I can only hope that every parent of a diabetic child has as understanding and patient group of professionals as we had, helping them and their child to grow into a crash medical course of knowledge and a comfort level of dealing with this totally new and potentially life-saving routine.
My biggest comfort, besides knowing that God is in control through so many little “coincidences” in this situation, is the realization that thousands of parents have been where I am right now, felt what I felt, know as little as I know, and have come out the other side with a healthy child.
The second day was just a basic monitor – and adjust day. A longer-than-intended lunch threw what had been a 230-250 level up to 357. The importance of meal regularity hits home quickly. But Lara’s overall demeanor and color were so dramatically improved overnight that we have to know that anything we have to do is worth getting back the child that has been our Lara.
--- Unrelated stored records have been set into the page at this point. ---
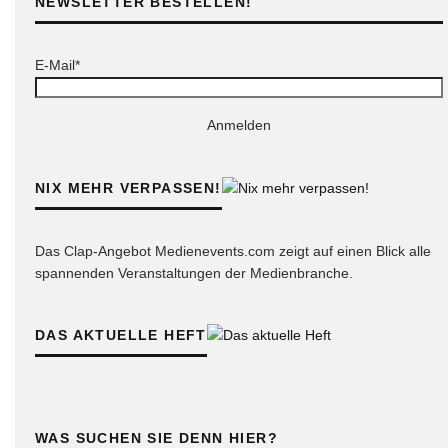
NEWSLETTER BESTELLEN!
E-Mail*
Anmelden
NIX MEHR VERPASSEN!
Das Clap-Angebot Medienevents.com zeigt auf einen Blick alle
spannenden Veranstaltungen der Medienbranche.
DAS AKTUELLE HEFT
WAS SUCHEN SIE DENN HIER?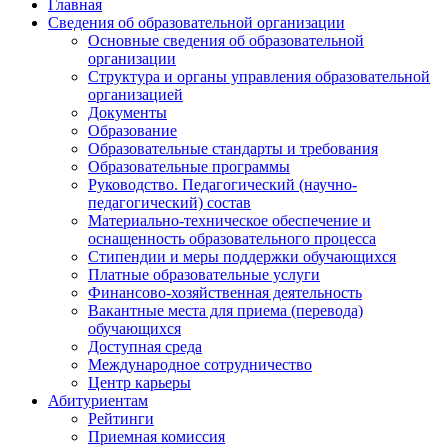
Главная
Сведения об образовательной организации
Основные сведения об образовательной
организации
Структура и органы управления образовательной
организацией
Документы
Образование
Образовательные стандарты и требования
Образовательные программы
Руководство. Педагогический (научно-
педагогический) состав
Материально-техническое обеспечение и
оснащенность образовательного процесса
Стипендии и меры поддержки обучающихся
Платные образовательные услуги
Финансово-хозяйственная деятельность
Вакантные места для приема (перевода)
обучающихся
Доступная среда
Международное сотрудничество
Центр карьеры
Абитуриентам
Рейтинги
Приемная комиссия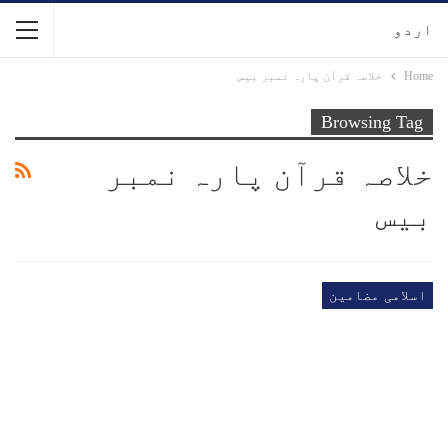
اردو
Home
خلاصہ قرآن پارہ نمبر بیس
Browsing Tag
خلاصہ قرآن پارہ نمبر
بیس
اسلامی مضامین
By the second night, the attempted absorption of information from three specialists and a stack of paper leaves me drained enough to sleep through the night. Since day three will be the beginning of nurse’s training for both Lara and I, it is a very good thing that we both had a good night’s sleep. She now measures and records her own urine output; a small step on the road to teaching my “baby” to be an independent, responsible diabetic.
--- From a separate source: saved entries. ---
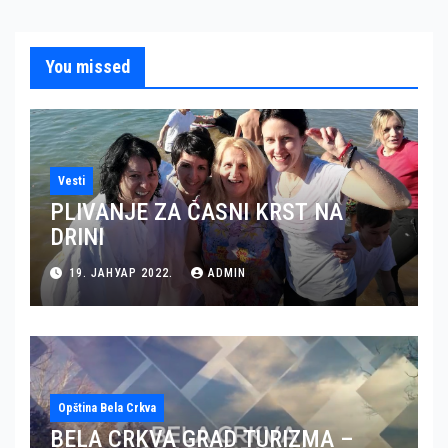
You missed
Vesti
PLIVANJE ZA ČASNI KRST NA
DRINI
19. ЈАНУАР 2022.
ADMIN
Opština Bela Crkva
BELA CRKVA GRAD TURIZMA –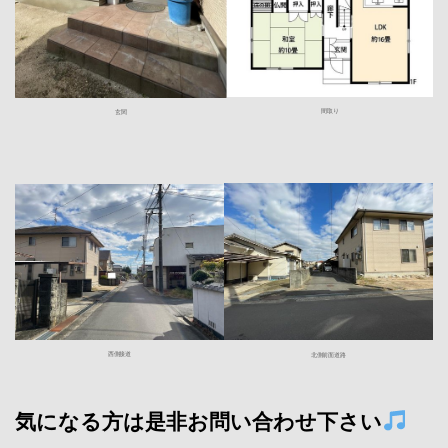
間取り
玄関
西側接道
北側前面道路
気になる方は是非お問い合わせ下さい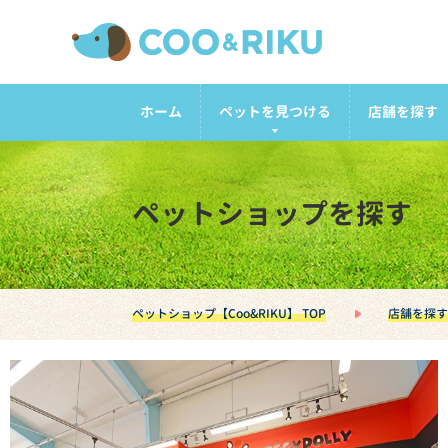
ホーム
ペットを見つける
店舗を探す
ペットショップを探す
ペットショップ【Coo&RIKU】 TOP
店舗を探す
Watching that little face on the pillow and looking at those now-thin little arms and wrists, one supporting her still inserted – just-in-case – i.v. catheter, it’s still hard to digest and accept that when we get home, no day will ever be the same as when we left. And there are three other children whose lives will be affected by their sister’s few days in the hospital in a way that goes far beyond just being without Mom for a little while.
How much to tell whom is a confusing concept right now. Trusting her teacher with her care until things are stable is a constant heaviness; but first I need to get through today’s lessons.
After the insulin-action charts and food lists and reaction signs of yesterday, the mechanical do-it lessons of today may seem a welcome break.